Page images and extracted text:
━━━━━━━━━━━━━━━━
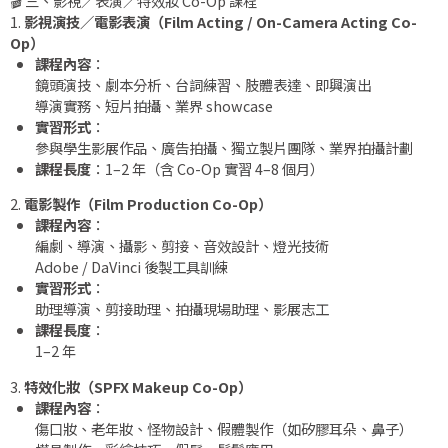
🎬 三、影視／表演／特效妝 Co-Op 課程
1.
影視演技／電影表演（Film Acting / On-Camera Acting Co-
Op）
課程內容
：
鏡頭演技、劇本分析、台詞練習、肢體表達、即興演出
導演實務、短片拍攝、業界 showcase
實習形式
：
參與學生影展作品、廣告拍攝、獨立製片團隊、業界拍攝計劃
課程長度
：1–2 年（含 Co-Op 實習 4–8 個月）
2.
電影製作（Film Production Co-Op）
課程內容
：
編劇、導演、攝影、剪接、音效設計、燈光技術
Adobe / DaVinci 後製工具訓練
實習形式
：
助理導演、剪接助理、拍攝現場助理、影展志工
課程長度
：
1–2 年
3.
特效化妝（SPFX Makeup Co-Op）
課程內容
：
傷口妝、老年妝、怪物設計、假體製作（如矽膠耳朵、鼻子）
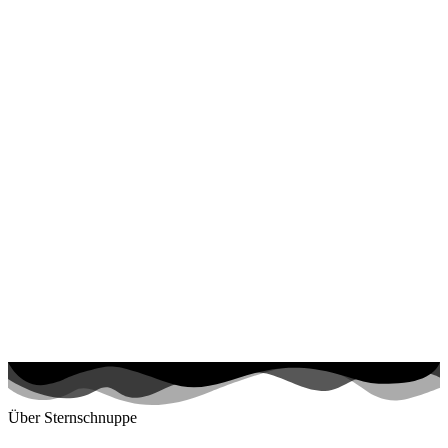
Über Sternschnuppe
━━━━━━━━━━━━━━━━
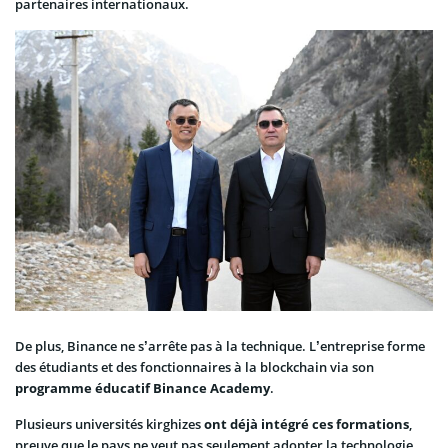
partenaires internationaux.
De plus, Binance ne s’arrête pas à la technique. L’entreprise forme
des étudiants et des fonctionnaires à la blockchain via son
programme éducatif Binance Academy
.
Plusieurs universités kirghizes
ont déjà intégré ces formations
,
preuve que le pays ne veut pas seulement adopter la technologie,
━━━━━━━━━━━━━━━━
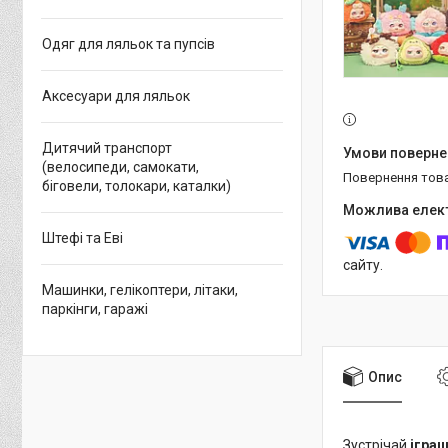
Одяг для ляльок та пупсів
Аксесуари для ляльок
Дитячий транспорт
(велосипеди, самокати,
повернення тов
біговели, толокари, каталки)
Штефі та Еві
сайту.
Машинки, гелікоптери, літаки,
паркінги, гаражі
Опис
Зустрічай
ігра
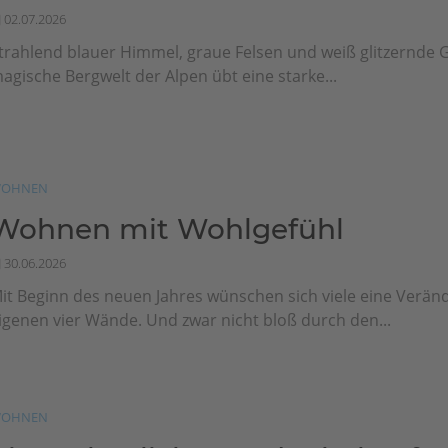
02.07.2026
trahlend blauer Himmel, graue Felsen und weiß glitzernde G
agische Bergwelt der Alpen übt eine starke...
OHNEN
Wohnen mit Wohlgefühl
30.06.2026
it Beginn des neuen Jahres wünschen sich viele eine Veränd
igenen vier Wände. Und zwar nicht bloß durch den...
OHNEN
━━━━━━━━━━━━━━━━
TASK TO CARRY OUT
Copy every line of the data that holds the string "ляльок".

EXERCISE OUTPUT
Одяг для ляльок та пупсів
Аксесуари для ляльок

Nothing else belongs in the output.